◆ Activity:
Reproduce the data exactly. Omit no record.

◆ Input data:
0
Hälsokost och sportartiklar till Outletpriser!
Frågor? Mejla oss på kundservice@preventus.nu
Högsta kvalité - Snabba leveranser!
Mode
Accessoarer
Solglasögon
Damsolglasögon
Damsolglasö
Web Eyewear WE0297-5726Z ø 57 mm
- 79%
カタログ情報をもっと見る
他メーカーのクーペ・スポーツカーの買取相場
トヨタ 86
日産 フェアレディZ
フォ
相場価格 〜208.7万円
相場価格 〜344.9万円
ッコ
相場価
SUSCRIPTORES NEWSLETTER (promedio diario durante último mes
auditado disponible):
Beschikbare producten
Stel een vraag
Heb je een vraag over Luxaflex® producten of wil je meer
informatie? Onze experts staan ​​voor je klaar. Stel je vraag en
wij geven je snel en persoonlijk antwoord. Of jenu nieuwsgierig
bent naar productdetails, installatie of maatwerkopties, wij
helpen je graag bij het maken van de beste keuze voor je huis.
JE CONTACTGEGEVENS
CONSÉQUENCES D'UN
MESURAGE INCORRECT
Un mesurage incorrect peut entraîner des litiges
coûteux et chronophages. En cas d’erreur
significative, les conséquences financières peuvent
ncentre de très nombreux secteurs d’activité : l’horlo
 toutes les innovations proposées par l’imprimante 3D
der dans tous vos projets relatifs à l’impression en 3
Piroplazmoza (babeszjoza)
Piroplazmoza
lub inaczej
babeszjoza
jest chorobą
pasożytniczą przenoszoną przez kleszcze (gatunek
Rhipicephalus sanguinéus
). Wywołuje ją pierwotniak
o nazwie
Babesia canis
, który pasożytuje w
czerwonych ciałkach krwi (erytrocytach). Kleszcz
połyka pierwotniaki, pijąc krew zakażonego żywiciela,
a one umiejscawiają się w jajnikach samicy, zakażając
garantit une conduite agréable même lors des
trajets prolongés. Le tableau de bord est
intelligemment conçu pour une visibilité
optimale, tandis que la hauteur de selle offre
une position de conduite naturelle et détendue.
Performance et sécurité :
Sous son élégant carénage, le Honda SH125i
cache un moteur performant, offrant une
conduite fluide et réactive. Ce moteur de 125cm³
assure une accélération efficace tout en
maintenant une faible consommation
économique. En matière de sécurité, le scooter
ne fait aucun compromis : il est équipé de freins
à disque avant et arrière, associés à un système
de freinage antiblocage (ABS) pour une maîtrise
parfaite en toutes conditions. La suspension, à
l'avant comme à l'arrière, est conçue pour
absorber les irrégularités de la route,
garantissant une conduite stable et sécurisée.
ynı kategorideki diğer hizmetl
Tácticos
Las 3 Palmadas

◆ Task answer:
0
Hälsokost och sportartiklar till Outletpriser!
Frågor? Mejla oss på kundservice@preventus.nu
Högsta kvalité - Snabba leveranser!
Mode
Accessoarer
Solglasögon
Damsolglasögon
Damsolglasö
Web Eyewear WE0297-5726Z ø 57 mm
- 79%
カタログ情報をもっと見る
他メーカーのクーペ・スポーツカーの買取相場
トヨタ 86
日産 フェアレディZ
フォ
相場価格 〜208.7万円
相場価格 〜344.9万円
ッコ
相場価
SUSCRIPTORES NEWSLETTER (promedio diario durante último mes
auditado disponible):
Beschikbare producten
Stel een vraag
Heb je een vraag over Luxaflex® producten of wil je meer
informatie? Onze experts staan ​​voor je klaar. Stel je vraag en
wij geven je snel en persoonlijk antwoord. Of jenu nieuwsgierig
bent naar productdetails, installatie of maatwerkopties, wij
helpen je graag bij het maken van de beste keuze voor je huis.
JE CONTACTGEGEVENS
CONSÉQUENCES D'UN
MESURAGE INCORRECT
Un mesurage incorrect peut entraîner des litiges
coûteux et chronophages. En cas d’erreur
significative, les conséquences financières peuvent
ncentre de très nombreux secteurs d’activité : l’horlo
 toutes les innovations proposées par l’imprimante 3D
der dans tous vos projets relatifs à l’impression en 3
Piroplazmoza (babeszjoza)
Piroplazmoza
lub inaczej
babeszjoza
jest chorobą
pasożytniczą przenoszoną przez kleszcze (gatunek
Rhipicephalus sanguinéus
). Wywołuje ją pierwotniak
o nazwie
Babesia canis
, który pasożytuje w
czerwonych ciałkach krwi (erytrocytach). Kleszcz
połyka pierwotniaki, pijąc krew zakażonego żywiciela,
a one umiejscawiają się w jajnikach samicy, zakażając
garantit une conduite agréable même lors des
trajets prolongés. Le tableau de bord est
intelligemment conçu pour une visibilité
optimale, tandis que la hauteur de selle offre
une position de conduite naturelle et détendue.
Performance et sécurité :
Sous son élégant carénage, le Honda SH125i
cache un moteur performant, offrant une
conduite fluide et réactive. Ce moteur de 125cm³
assure une accélération efficace tout en
maintenant une faible consommation
économique. En matière de sécurité, le scooter
ne fait aucun compromis : il est équipé de freins
à disque avant et arrière, associés à un système
de freinage antiblocage (ABS) pour une maîtrise
parfaite en toutes conditions. La suspension, à
l'avant comme à l'arrière, est conçue pour
absorber les irrégularités de la route,
garantissant une conduite stable et sécurisée.
ynı kategorideki diğer hizmetl
Tácticos
Las 3 Palmadas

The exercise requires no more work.